The 316th Block: Tech tourism and soft power
We need to pay more attention to prediction markets
This week…
Your reading time is about 5 minutes. Let’s start.
I need bots and cons to stop trying to scam me please. I really don’t believe you when you said last week’s edition was “exactly the kind of” content you’re looking for because it’s “lacking in mainstream media.” Really? I wonder why! I barely wrote anything original; I merely thematically curated the news of the week. 🙄 At least pick an edition where I actually wrote a whole article?
Anyway, I have a small assignment due in the next couple of weeks, then I will be writing the end-of-module essay assignment before my summer break from law studies. It won’t be due until early July, but I’m trying to get a headstart, especially while I’m still riding the high from the feedback from my previous assignment. So for the next month or so, TSB will be quite low-effort in output.
Conspiracy theory watch-list: Peter Thiel’s Argentina move is Nazi-ish
Your Wikipedia this week: Kardashian index
And now, a selection of top stories on my radar, a few personal recommendations, and the chart of the week.
ICYMI: The Previous Block was about samizdat, LinkedInese, and a cockroach.
CORRECTION NOTICE: None notified. MEDIA, TECH & REGULATION
China’s tech rise is creating a new kind of tourism
Kinling Lo for Rest of World:
For decades, the pilgrimage route for ambitious tech founders, investors, and engineers led to Silicon Valley. Now, a growing number of them are flying to Shanghai, Hangzhou, or Shenzhen instead.
China is seeing a surge in a new kind of tech tourism where visitors pay up to $9,000 for curated tours of electric-vehicle factories, robotaxis, and artificial intelligence and robotics companies. The trend is partially triggered by viral videos of China’s dancing humanoid robots and flying cars, creating a sense that the country may be moving faster than the West in key emerging technologies.
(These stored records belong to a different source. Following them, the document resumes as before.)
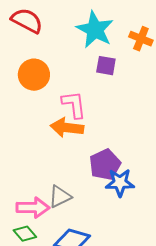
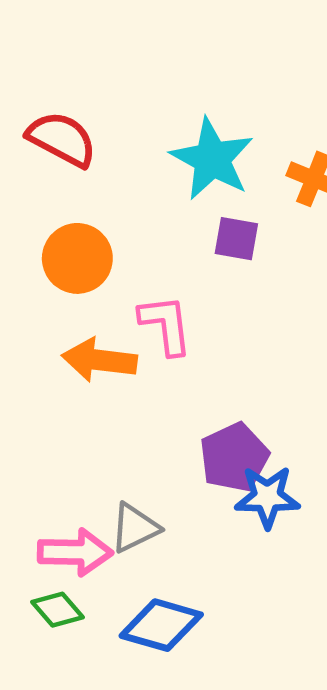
orange arrow: (67, 128) -> (99, 360), moved

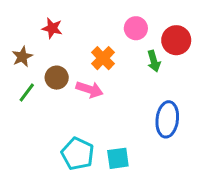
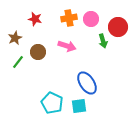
orange cross: (103, 58) -> (69, 18), moved, turned 35
pink arrow: (90, 90) -> (67, 46), moved
blue ellipse: (167, 119) -> (87, 83), moved, turned -40

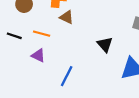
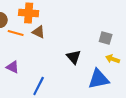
orange line: (42, 34) -> (16, 33), moved

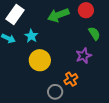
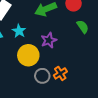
purple star: (84, 56) -> (49, 40), moved
gray circle: (55, 92) -> (42, 76), moved

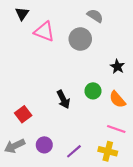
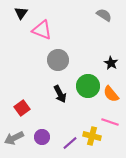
gray semicircle: (95, 16) -> (104, 15), moved
gray circle: (80, 39) -> (58, 60), moved
green circle: (93, 91) -> (88, 86), size x1.5
yellow cross: (108, 151) -> (92, 136), moved

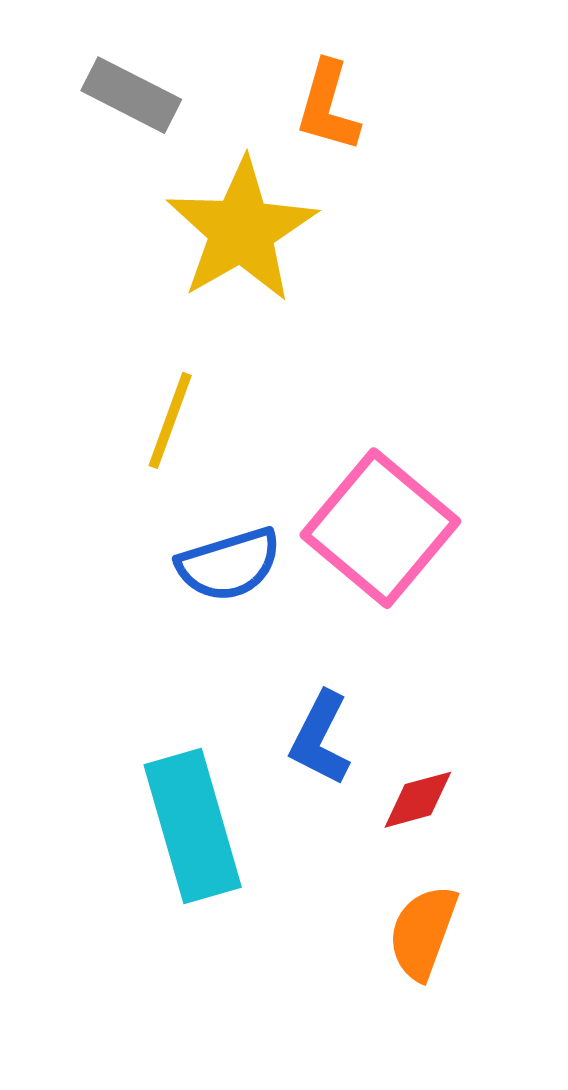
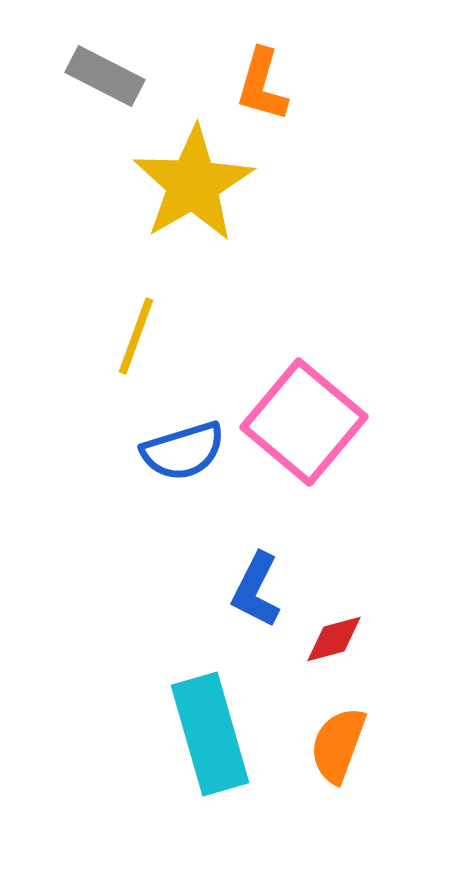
cyan rectangle: (193, 826) -> (210, 734), moved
As China-U.S. tech competition intensifies, these trips are also becoming a means to explore the next investment opportunity and tech breakthrough.
“There’s a fear-of-missing-out dynamic at play: the sense that China’s tech ecosystem has reached a level of sophistication where not seeing it firsthand puts you at an informational disadvantage relative to competitors who have,” Shaoyu Yuan, an international relations adjunct professor at New York University who specializes in China’s soft power, told Rest of World. “If you’re building a startup or making investment decisions, reading about BYDi’s vertical integration is one thing. Walking through the factory floor is another.”
Loosely linked:
The lure and lore of Southeast Asia: Understanding the dynamics of soft power by Irna Nurlina for Fulcrum.
Anthropic’s alliance with pope on AI harms: All in good faith or ‘Vatican-washing?’ by Sanya Mansoor for The Guardian.
The presiden who defied Trump: What will be Gustavo Petro’s legacy? by Roberto Andrés (tr. Jessica Sequeira) for The Dial.
Cómo medios comunitarios cultivan “huertas digitales” para reducir dependencia de las big tech por César López Linares en LJR.
Los influencers sustituyen a los críticos de cine: ¿“publicidad barata” o vía para atraer a gente joven? por Guillermo Martínez en elDiario.es.
On est les premiers au monde : une start-up française permet de vérifier l’âge des internautes grâce... aux mouvements de la main par Maxime Glorieux dans France Info.
J’étais candidat aux municipales et je me retrouve dans le bureau des légendes : comment LFI a été visée par une opération d’ingérence étrangère inédite par Valentin Stoquer dans France Info.
What I read, listen, and watch
I’m reading Newsroom Confidential (2022) by Margaret Sullivan. Unfortunately, I really should’ve followed my soft rule about not reading too much US-centred media. They just have a way to make everything so insufferable.
I’m watching the global manosphere, from Kenya to Mexico, on BBC’s Manosphere Messiahs.
I’m listening to On The Media on the Russian phrasebook for surviving authoritarianism. Someone please remind me when it comes out in September.
Chart of the week
Trading volume on prediction markets has soared in recent months, according to Kaitlyn Radde and the Pew Research Center.